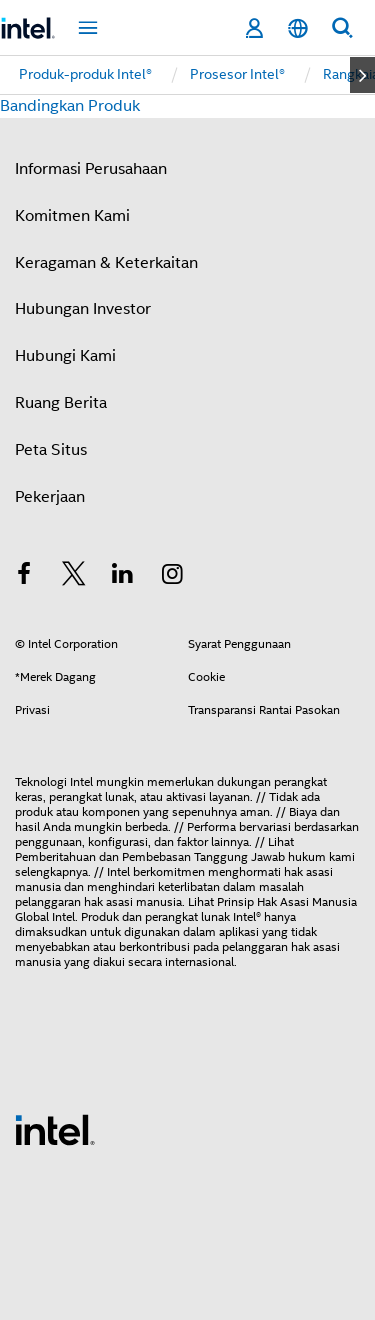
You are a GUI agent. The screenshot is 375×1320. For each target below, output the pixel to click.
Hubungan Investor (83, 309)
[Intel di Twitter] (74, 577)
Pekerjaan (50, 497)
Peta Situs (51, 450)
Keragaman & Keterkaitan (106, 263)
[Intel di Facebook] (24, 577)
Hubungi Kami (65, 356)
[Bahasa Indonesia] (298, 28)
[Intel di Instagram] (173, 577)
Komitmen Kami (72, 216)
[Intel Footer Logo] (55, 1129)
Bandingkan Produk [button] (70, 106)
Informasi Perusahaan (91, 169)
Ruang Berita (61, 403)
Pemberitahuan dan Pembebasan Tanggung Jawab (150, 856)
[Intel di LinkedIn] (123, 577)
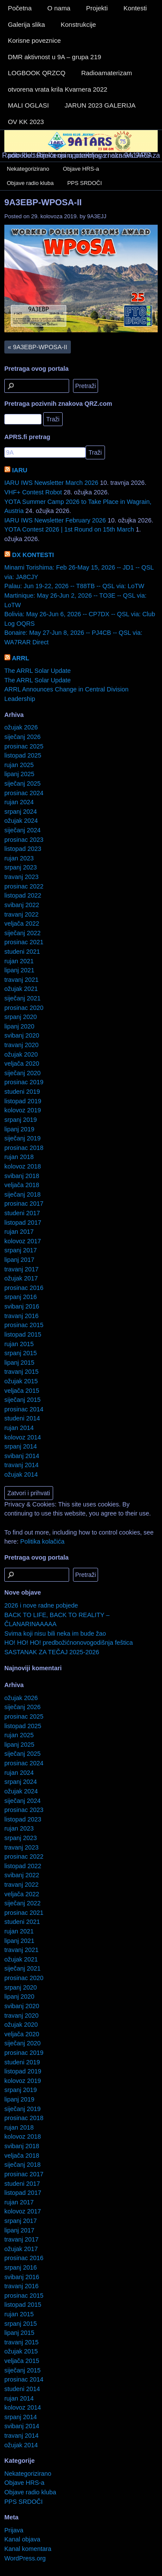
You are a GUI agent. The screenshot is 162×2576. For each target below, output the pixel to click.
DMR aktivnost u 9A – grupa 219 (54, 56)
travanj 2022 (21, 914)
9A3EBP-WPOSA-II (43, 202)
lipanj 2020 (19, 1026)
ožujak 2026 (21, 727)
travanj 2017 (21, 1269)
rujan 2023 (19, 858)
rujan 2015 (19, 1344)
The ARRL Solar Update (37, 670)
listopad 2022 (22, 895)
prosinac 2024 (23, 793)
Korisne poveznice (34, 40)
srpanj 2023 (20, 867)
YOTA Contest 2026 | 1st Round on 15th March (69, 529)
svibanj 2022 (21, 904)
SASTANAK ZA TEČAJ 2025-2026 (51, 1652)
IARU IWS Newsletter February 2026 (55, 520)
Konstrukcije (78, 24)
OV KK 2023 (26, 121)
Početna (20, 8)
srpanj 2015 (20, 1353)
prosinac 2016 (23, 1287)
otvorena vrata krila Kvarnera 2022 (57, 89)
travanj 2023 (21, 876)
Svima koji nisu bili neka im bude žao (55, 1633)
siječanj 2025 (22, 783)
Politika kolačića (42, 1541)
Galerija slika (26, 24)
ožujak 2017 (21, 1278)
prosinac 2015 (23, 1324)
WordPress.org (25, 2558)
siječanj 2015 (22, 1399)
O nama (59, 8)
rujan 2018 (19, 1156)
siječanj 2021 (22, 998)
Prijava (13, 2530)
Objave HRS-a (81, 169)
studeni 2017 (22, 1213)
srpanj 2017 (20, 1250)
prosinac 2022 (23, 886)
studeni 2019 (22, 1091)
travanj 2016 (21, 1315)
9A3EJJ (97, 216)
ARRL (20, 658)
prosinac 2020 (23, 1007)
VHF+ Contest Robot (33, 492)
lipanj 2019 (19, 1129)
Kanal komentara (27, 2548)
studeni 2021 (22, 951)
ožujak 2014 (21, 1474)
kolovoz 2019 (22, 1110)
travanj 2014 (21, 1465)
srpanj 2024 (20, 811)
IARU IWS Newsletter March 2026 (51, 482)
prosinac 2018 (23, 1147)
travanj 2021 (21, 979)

_ _ _ _

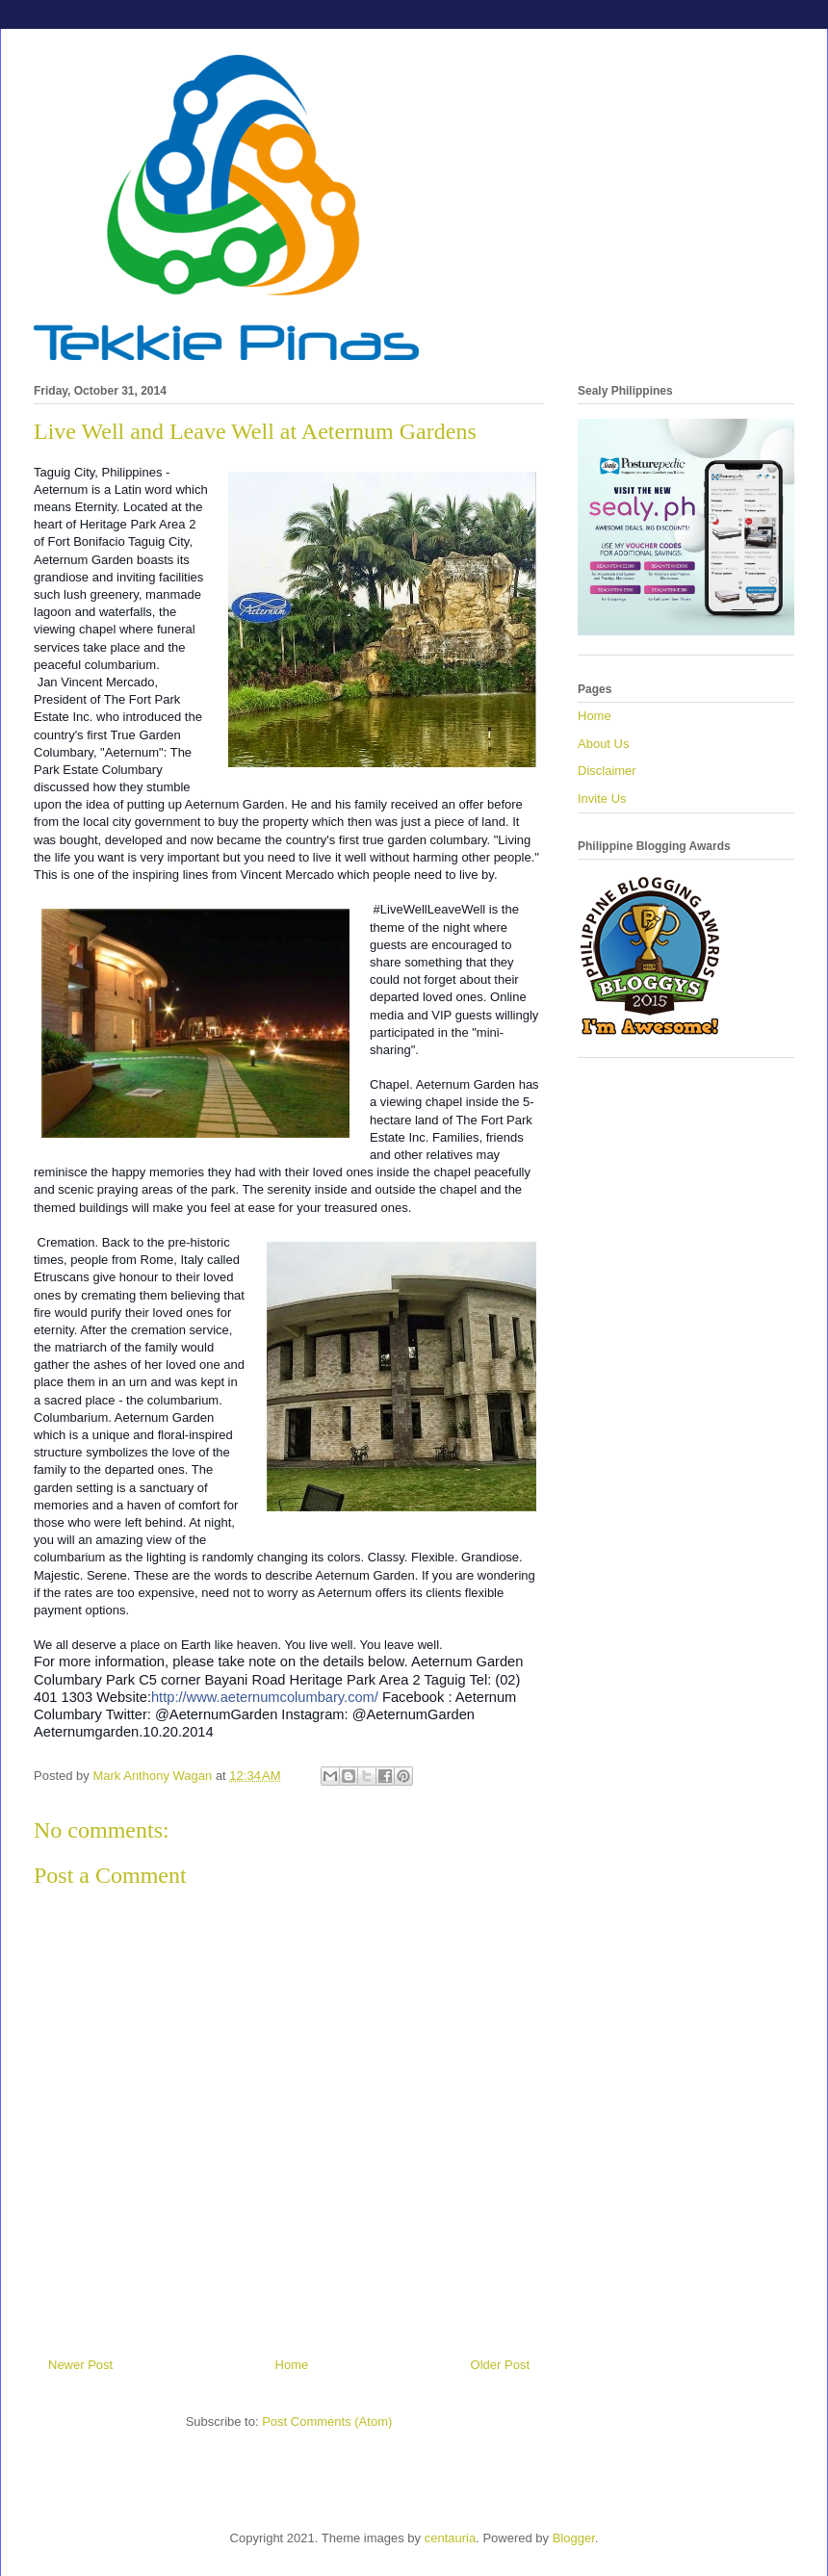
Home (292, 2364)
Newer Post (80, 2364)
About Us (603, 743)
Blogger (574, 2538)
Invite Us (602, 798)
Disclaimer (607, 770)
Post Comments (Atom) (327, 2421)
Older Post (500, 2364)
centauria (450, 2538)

_ _ _ _

### What you will do
Looking over the records, find each line with the word "agent" and copy it.

### Solution to this exercise
You are a GUI agent. The screenshot is 375×1320. For each target below, output the pixel to click.
You are a GUI agent. The screenshot is 162×2576. For each target below, output the pixel to click.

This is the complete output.